Almost everyone who has worked out has had a time where they ended up feeling sore and achy afterwards. Also called Delayed Onset Muscle Soreness, post workout pains are caused by a combination of microtrauma to muscle fibers and the buildup of certain chemical compounds. You can reduce the time spent feeling sore after a tough workout by following some simple tips, preparing right, and listening to your body.
Eat the Right Foods
Post workout nutrition is one of the most effective tools for fighting soreness. Your body needs plenty of protein and carbohydrates to build up muscle fibers after the workout. Try to get a complex carbohydrate like oatmeal or brown rice, and be sure to select a protein supplement that contains a wide variety of amino acids. If you do not want to plan a balanced post workout snack yourself, there are plenty of premade shakes that contain the nutrition you can use. Be sure you drink a lot of water as well to help replenish your body after sweating.
Massage Tired Muscles
Using a foam roller or yoga wheel to give yourself a massage after your workout can be a highly effective way of preventing pain. Roll each muscle group that you exercised at least five times as soon as you finish your workout for maximum effectiveness. In the hours afterwards, you can use your own hands or schedule a massage appointment to further reduce soreness. According to Sports Beem, getting massages will help prevent injury and promote better flexibility.
Stretch Away Soreness
One helpful tool for any continued stiffness is stretching in the hours after you exercise. It helps to encourage blood flow to the sore muscles which allows your body to build up muscles and flush away any lingering chemicals that can cause extra soreness. Gentle movements like slow yoga can help you to recover while still staying active.
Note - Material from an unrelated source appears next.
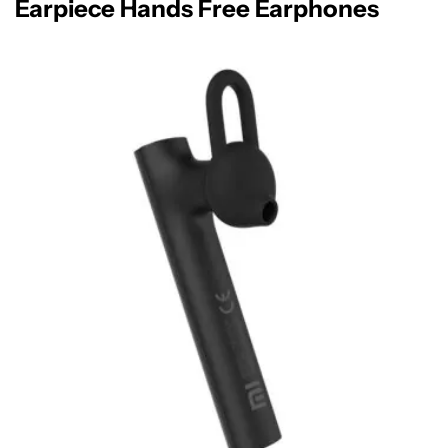
Earpiece Hands Free Earphones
Soak in Hot and Cold Water
Using hot and cold water can be a valuable method of keeping soreness away because it helps to improve circulation throughout the body. Consider taking a shower with cold water or using an ice pack right after your workout to keep inflammation and swelling down in an injured or inflamed area. After several hours have passed, a soak in hot water can further improve circulation and finish the healing process.
These tips will help to reduce normal causes of pain after a workout. However, you may have a more serious injury if you are encountering chronic pain that lasts days after working out. It may be helpful to visit a chiropractor or other type of doctor to get professional assistance or advice.